We often worry about our sister blog Runnin’ Scared. Not because they’ve become obsessed with cannibalism lately (see here and here and here), but because if, say, a neighbor were to come over and offer them some human flesh, we’re afraid they just wouldn’t know what to do with it. Accordingly Fork in the Road herewith presents them with some tried-and-true recipes to turn out a perfect homo sapiens every time. And please save a little bite of kidney for us, RS!

1. Hannibal Lecter’s Human Liver With Fava Beans – Glamour Doc Lecter prefers his cannibal recipes in an Italian vein, and this wonderful dish is no exception. Description: Liver cut in cubes and sautéed in a butter/olive oil combo with caramelized onions. Basically, it’s a Venetian recipe, served with a Tuscan-leaning fava bean stew seasoned with rosemary. Chef’s observation: Serve with a nice glass of chianti.

2. Shoemaker Kebab – The first of the Donner Party to be eaten, already deceased Sam Shoemaker was apparently spitted and cooked over a fire at the Alder Creek encampment in 1846, and we’ll bet he made a memorable shish kebab. Description: Cut the most convenient and tender parts of the corpse — i.e. buttocks, eyeballs, breast, and internal organs – into two-inch gobbets, place on brochettes, interspersed with sweet Vidalia onions if you have them, and cook over an open fire to desired doneness.
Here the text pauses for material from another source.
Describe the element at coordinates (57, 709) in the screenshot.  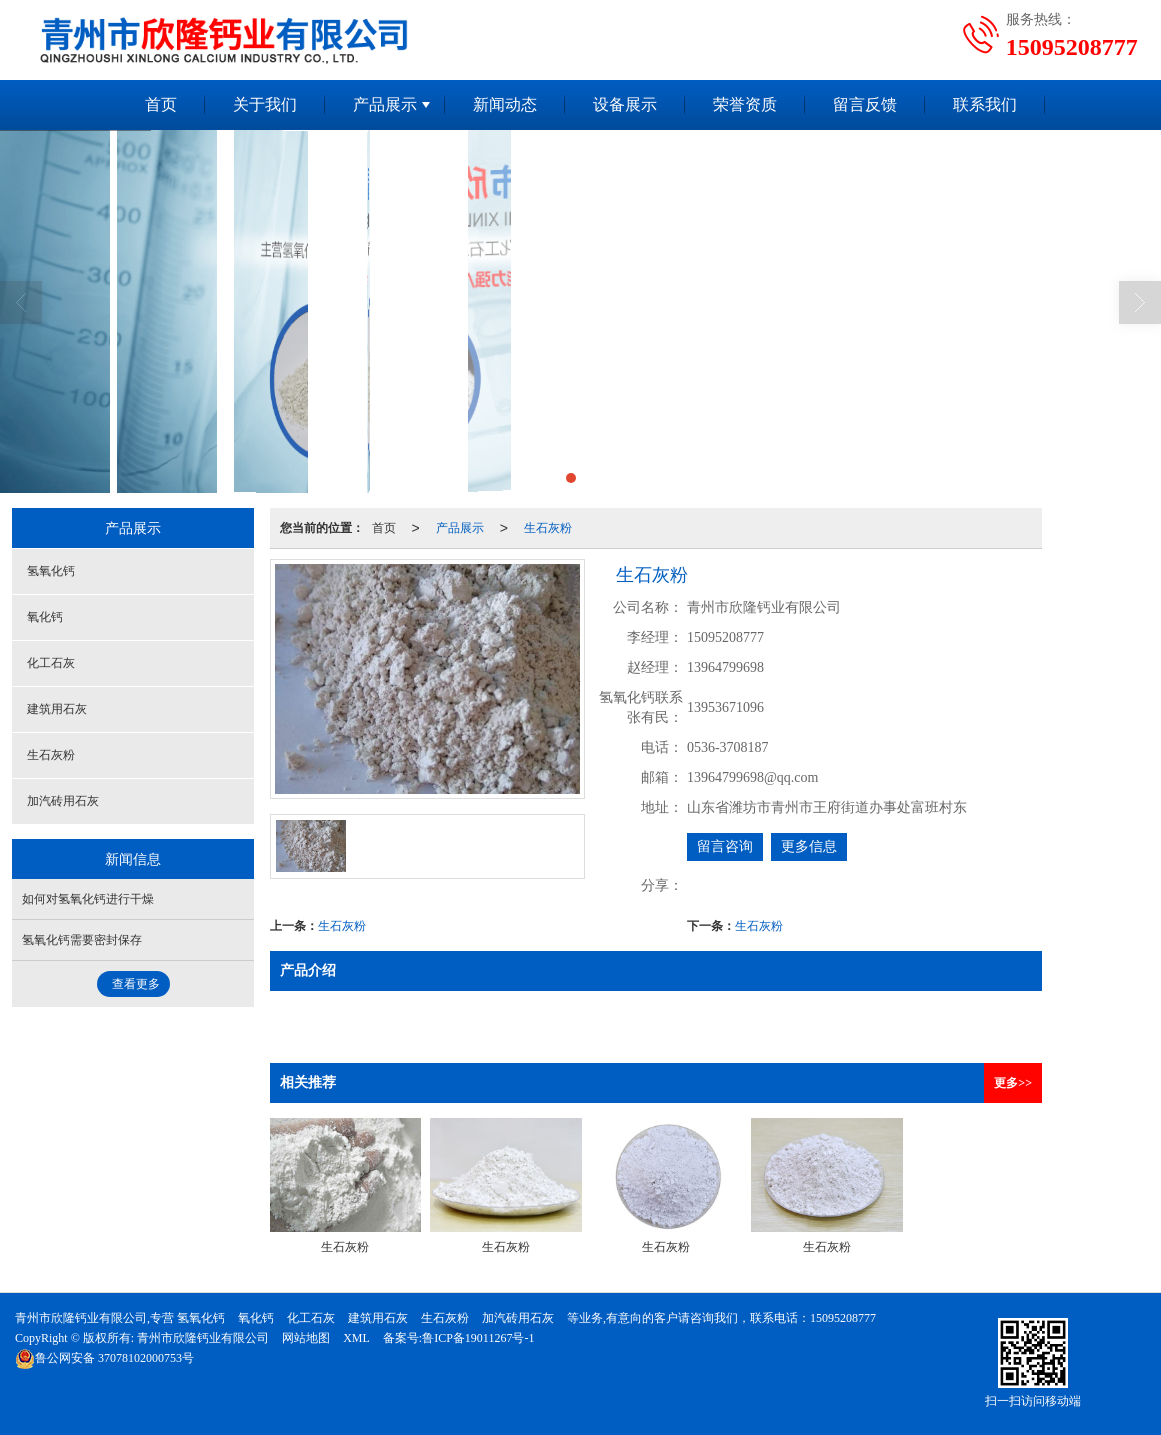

3. Cannibal Holocaust Lung Sashimi [NSFW!] – This is perhaps the most hardcore and delicious of the recipes featured in the foodie film Cannibal Holocaust. Represented here in clips mashed up with a decent heavy metal band, which owes something of a musical debt to East Village natives White Zombie. Description: Remove entire lung to be passed around and eaten raw, seasoned only with mucus and blood. Not bad.

4. Friday’s Crusoe Stew – This recipe was apparently never made in its intended form, because Robinson Crusoe liberates Friday (on Friday, duh!) from his cannibal captors and converts him to Christianity, which doesn’t permit cannibalism — unless we’re talking about communion, of course. Description: If movies can be believed, the usual method of preparation involves removing the European clothes of the human, cutting the body into its component parts (arms, legs, internal organs, head, etc.), and then stewing them in a big three-leg pot, blackened from years of use. Poached pieces are then speared, removed from the pot, and passed around, with much hilarity.